■ Information
....................

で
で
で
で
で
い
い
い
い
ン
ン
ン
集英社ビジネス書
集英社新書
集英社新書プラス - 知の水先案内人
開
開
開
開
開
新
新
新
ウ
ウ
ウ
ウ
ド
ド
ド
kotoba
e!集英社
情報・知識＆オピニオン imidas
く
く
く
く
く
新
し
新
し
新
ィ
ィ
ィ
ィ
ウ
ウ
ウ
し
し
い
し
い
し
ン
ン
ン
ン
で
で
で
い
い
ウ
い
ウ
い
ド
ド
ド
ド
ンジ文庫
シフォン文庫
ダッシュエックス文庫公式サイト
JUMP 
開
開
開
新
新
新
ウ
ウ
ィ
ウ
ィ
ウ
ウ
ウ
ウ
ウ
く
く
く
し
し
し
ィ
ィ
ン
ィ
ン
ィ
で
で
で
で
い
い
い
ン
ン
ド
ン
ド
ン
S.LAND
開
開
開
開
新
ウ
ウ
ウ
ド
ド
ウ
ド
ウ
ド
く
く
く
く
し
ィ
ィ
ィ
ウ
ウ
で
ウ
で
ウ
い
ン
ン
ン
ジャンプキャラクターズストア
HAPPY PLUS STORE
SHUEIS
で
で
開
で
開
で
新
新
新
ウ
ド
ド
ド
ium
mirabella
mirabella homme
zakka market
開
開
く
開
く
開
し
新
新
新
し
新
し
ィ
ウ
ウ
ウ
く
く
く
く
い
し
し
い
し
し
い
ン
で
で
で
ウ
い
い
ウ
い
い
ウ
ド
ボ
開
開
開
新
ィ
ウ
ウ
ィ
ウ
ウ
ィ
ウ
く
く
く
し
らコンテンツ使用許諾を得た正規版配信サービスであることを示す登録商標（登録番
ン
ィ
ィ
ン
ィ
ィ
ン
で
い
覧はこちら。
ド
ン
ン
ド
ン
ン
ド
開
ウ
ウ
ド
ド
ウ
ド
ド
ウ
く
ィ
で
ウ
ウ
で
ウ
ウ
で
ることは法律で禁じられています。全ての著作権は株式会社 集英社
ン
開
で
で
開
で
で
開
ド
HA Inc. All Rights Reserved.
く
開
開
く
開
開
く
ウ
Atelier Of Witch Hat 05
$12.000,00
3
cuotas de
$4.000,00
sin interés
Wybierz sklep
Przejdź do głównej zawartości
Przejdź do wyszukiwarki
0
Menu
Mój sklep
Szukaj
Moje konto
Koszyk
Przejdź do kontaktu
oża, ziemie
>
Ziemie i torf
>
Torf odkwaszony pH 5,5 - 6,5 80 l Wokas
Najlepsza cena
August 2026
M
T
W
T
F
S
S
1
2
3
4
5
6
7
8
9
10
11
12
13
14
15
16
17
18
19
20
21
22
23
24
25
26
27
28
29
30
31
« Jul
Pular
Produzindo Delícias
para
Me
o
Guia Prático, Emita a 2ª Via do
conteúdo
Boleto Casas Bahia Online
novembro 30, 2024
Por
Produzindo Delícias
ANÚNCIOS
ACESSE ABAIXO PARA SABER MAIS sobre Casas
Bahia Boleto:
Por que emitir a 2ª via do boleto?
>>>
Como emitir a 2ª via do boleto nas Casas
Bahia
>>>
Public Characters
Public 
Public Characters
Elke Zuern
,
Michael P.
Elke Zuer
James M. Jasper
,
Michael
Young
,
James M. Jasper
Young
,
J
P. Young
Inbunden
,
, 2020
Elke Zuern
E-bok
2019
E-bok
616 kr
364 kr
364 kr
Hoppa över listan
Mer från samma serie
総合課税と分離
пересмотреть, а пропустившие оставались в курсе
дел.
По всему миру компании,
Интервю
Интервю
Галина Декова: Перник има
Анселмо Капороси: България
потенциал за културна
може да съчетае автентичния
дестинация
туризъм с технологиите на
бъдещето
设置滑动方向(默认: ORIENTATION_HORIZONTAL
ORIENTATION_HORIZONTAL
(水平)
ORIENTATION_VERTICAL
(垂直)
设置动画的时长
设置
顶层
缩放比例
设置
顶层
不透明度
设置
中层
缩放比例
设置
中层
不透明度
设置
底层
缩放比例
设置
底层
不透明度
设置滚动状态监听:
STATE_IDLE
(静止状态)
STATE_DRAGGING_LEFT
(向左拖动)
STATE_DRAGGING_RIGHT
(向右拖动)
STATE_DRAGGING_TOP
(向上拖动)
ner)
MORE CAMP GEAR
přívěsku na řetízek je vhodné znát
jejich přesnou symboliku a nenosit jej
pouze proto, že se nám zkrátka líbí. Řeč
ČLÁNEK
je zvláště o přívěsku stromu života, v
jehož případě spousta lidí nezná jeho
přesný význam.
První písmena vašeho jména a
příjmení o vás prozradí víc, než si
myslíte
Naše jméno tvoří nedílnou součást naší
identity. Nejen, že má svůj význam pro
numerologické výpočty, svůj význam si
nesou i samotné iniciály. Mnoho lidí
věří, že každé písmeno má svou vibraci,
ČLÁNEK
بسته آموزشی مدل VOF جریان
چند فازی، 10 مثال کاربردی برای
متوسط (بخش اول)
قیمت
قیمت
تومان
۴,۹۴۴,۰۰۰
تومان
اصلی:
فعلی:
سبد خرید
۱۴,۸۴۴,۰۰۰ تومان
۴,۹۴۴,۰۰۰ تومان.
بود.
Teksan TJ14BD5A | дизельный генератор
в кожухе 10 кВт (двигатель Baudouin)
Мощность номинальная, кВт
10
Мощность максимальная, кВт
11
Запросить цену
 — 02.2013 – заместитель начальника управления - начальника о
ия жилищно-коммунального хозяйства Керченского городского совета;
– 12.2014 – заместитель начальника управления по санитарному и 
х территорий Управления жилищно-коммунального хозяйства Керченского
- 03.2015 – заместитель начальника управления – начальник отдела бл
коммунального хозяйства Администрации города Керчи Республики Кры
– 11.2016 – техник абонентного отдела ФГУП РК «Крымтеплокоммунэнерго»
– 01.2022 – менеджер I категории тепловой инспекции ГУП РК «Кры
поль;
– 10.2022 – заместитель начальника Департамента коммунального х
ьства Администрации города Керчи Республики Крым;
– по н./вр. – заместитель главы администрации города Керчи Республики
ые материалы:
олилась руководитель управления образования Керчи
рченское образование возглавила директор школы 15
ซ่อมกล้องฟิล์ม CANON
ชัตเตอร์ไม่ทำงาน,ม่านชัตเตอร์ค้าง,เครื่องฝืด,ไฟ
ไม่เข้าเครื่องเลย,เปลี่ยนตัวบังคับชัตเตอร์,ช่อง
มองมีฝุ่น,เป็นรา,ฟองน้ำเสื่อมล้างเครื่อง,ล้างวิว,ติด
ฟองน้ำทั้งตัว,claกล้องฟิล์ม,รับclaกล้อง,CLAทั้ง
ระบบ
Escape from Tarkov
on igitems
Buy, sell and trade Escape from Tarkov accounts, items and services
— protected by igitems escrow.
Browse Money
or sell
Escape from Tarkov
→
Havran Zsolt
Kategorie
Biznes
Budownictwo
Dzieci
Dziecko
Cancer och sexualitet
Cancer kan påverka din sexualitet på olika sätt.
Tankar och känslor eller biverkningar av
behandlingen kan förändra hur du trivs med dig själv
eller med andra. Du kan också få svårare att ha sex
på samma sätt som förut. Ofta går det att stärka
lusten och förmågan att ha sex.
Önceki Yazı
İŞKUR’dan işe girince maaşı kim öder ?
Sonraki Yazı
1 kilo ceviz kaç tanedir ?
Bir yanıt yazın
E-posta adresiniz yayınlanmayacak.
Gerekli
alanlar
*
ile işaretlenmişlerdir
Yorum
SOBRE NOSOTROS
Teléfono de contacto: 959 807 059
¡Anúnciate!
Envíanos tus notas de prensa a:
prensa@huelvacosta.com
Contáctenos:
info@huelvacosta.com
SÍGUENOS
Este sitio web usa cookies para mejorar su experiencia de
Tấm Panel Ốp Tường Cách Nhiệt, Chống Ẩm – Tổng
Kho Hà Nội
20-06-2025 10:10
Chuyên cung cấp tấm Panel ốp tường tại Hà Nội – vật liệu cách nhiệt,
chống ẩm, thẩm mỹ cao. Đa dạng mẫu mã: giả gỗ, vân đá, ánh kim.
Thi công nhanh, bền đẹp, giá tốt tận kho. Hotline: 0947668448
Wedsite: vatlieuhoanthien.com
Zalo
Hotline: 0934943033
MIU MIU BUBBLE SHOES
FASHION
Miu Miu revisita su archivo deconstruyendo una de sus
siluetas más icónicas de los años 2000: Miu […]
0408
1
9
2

....................

Scan the listing above for the word "eller" and show each line where it is found.

■ Result for this task
Tankar och känslor eller biverkningar av
eller med andra. Du kan också få svårare att ha sex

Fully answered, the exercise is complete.